Quando um sujeito recorre a uma IA como o ChatGPT buscando alívio para seus sofrimentos psíquicos, corre-se o risco de que o sintoma, que na clínica é tratado como formação do inconsciente e convocação de sentido, seja reduzido a um dado a ser eliminado ou normalizado. Há, nesse gesto, uma tentativa de tamponamento da falta, o que pode implicar na intensificação do sofrimento. A IA pode oferecer palavras, mas não escuta; pode simular empatia, mas não se implica; pode acompanhar o discurso, mas não sustentar transferência.
A transferência, aliás, é um dos pontos mais críticos nesse debate. Na clínica psicanalítica, a transferência é o motor do tratamento. O analista, por sua posição de objeto (a) e por sua escuta abstinente, encarna algo do enigma do desejo do Outro, promovendo deslocamentos e rearticulações do discurso do sujeito. Uma IA, por mais sofisticada que seja, não pode ocupar essa posição. Ainda que o sujeito venha a investir afetivamente na máquina, fenômeno que já foi observado, por exemplo, em estudos sobre robôs de companhia ou assistentes virtuais, esse laço permanece no campo do imaginário, sem abertura ao simbólico e ao real do inconsciente.
Outro risco importante é a manutenção de defesas que impedem o sujeito de confrontar-se com o que há de mais enigmático em si. Ao procurar respostas em um chatbot, o sujeito pode permanecer em um circuito de reafirmação de seus próprios significantes mestres, em busca de validação ou conselhos que confirmem suas hipóteses conscientes. A função do analista, ao contrário, é justamente desestabilizar essas certezas, provocar hiatos no saber, abrir espaço para o que insiste como repetição sintomática.

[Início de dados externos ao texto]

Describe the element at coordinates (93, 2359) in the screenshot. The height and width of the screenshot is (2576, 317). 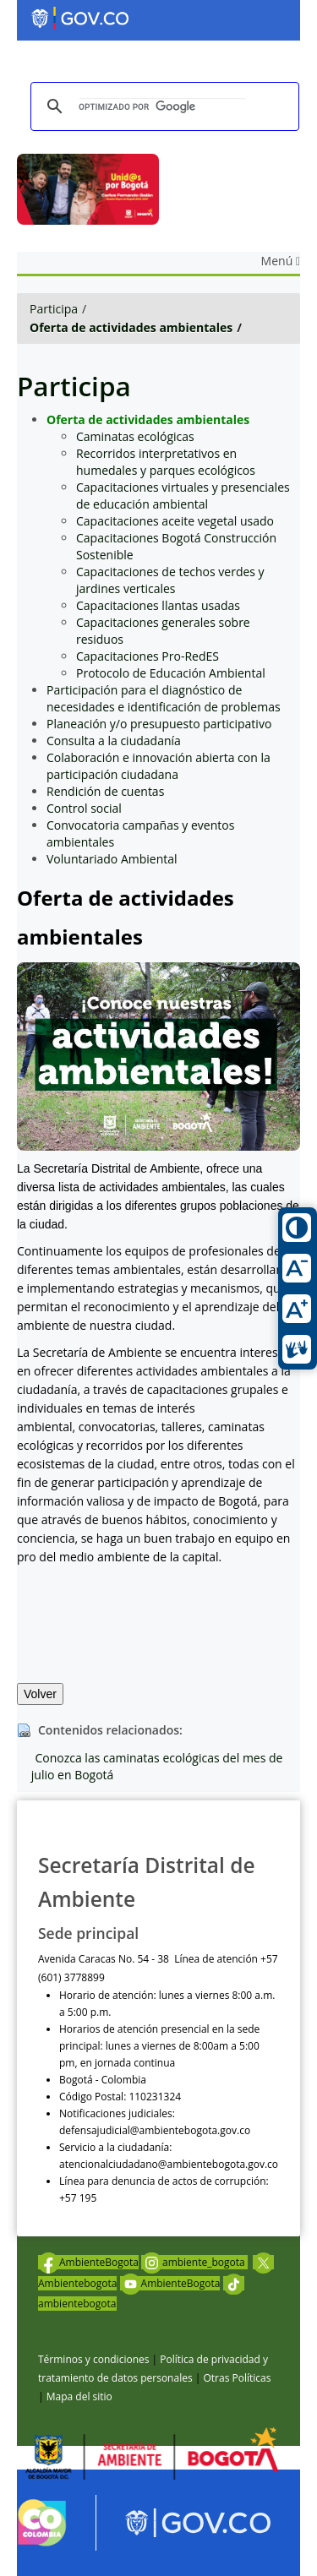 I see `Términos y condiciones` at that location.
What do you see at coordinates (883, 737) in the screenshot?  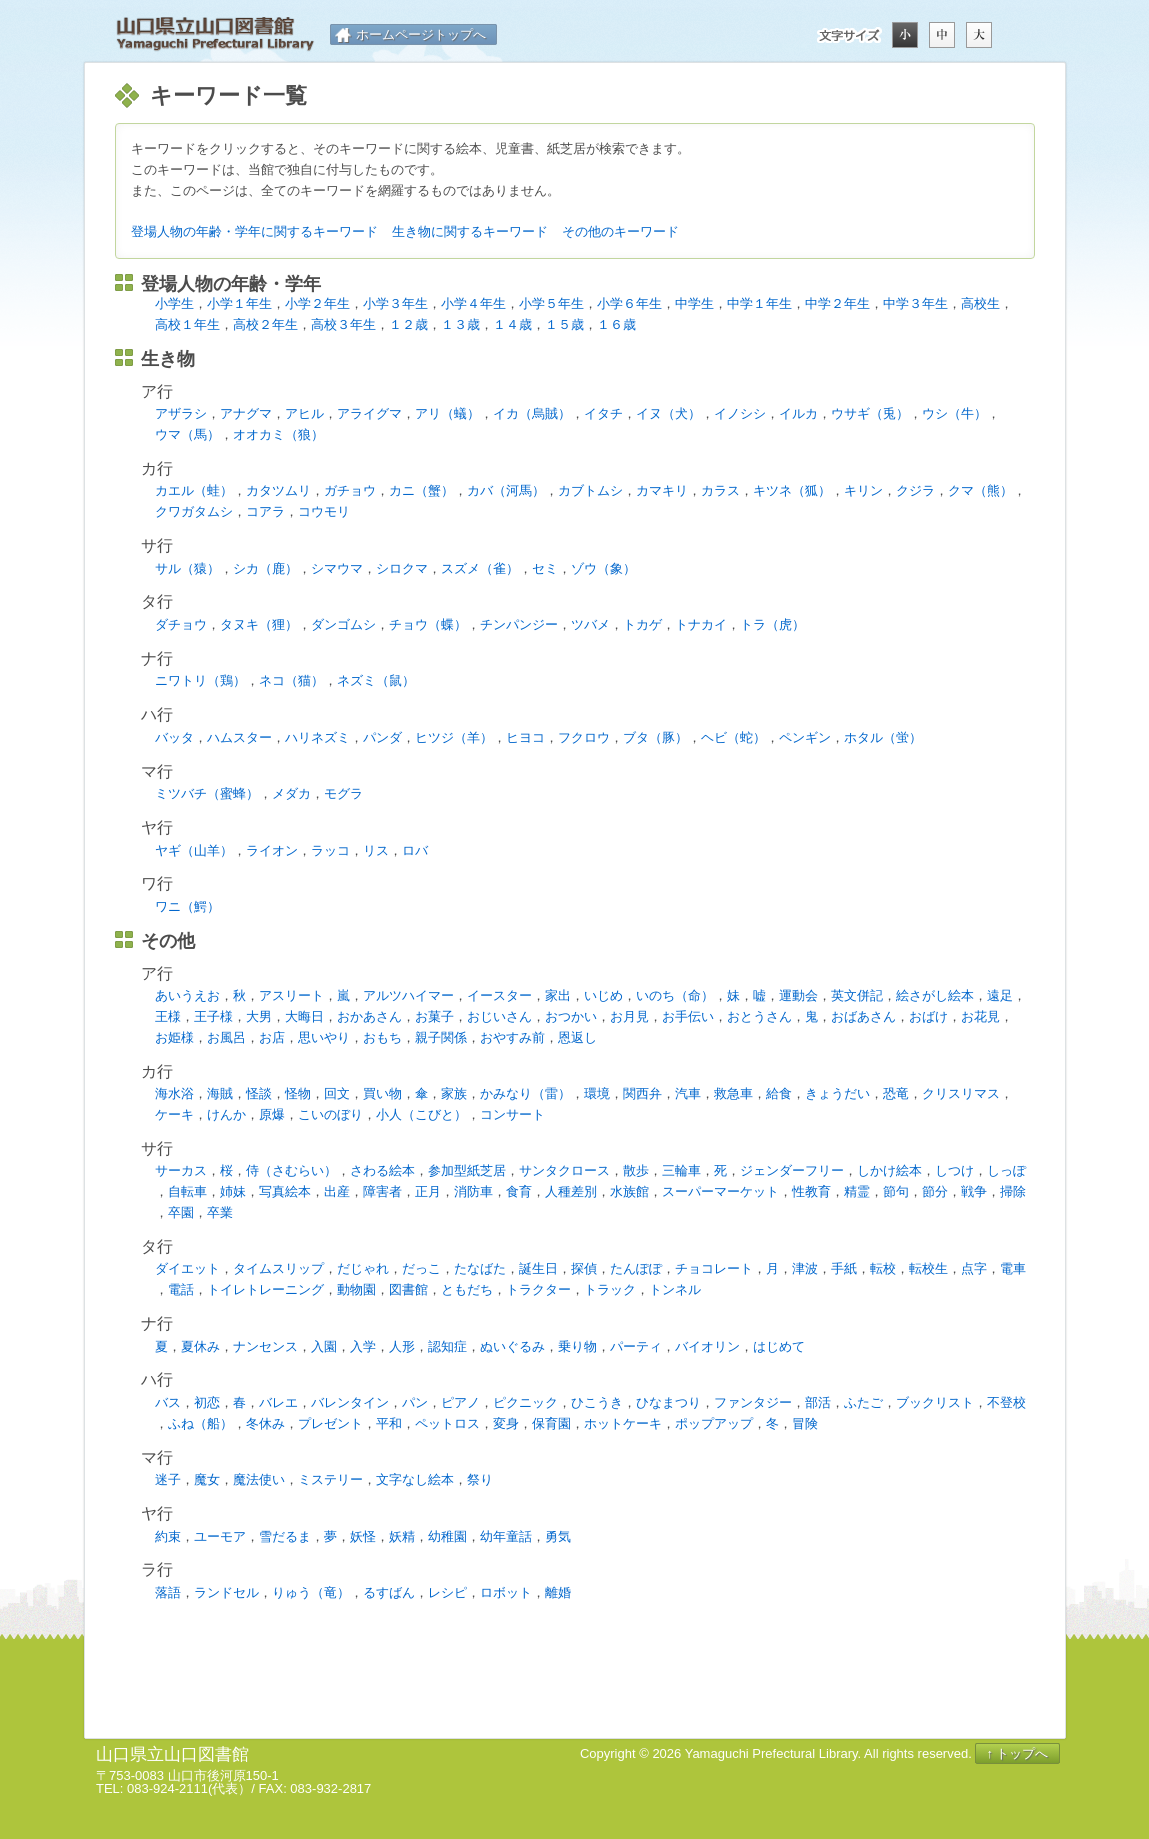 I see `ホタル（蛍）` at bounding box center [883, 737].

Além disso, o uso reiterado de uma IA no lugar de um processo terapêutico pode retardar a busca por ajuda efetiva em situações de sofrimento psíquico grave, como estados depressivos, crises de ansiedade, ideação suicida ou desestruturação psicótica. O atendimento clínico realizado por profissionais capacitados é pautado por uma escuta ética, pelo manejo transferencial e por uma construção sustentada no tempo, algo que não pode ser comprimido em respostas imediatas ou orientações genéricas. Isso não significa que ferramentas como o ChatGPT não possam ter alguma utilidade no campo da saúde mental, por exemplo, para psicoeducação, apoio a profissionais, acesso a informações sobre sofrimento psíquico, ou como parte de estratégias complementares de cuidado. Contudo, é fundamental que haja uma clara delimitação entre essas funções informativas e o campo clínico propriamente dito.
A psicanálise, ao insistir na opacidade do sujeito e na função do inconsciente, reafirma que o tratamento do sofrimento psíquico não pode ser reduzido a um diálogo com algoritmos. Trata-se de uma experiência encarnada, intersubjetiva, marcada pela transferência, pelo tempo próprio do sujeito e por uma ética que reconhece o desejo como força estruturante. Substituir o analista por uma máquina pode, portanto, não apenas falhar em aliviar o sofrimento, mas também reforçar as defesas que o sustentam, promovendo uma alienação ainda maior da própria verdade subjetiva.
Referências
Freud, S. (1912/1996). Recomendações aos médicos que exercem a psicanálise. In: Edição Standard Brasileira das Obras Psicológicas Completas de Sigmund Freud, vol. XII. Rio de Janeiro: Imago.
Lacan, J. (1964). O Seminário, Livro 11: Os quatro conceitos fundamentais da psicanálise. Rio de Janeiro: Zahar.
Lacan, J. (1970). O Seminário, Livro 17: O avesso da psicanálise. Rio de Janeiro: Zahar.
Miller, J.-A. (2000). A direção da cura e os princípios de seu poder. Rio de Janeiro: Zahar.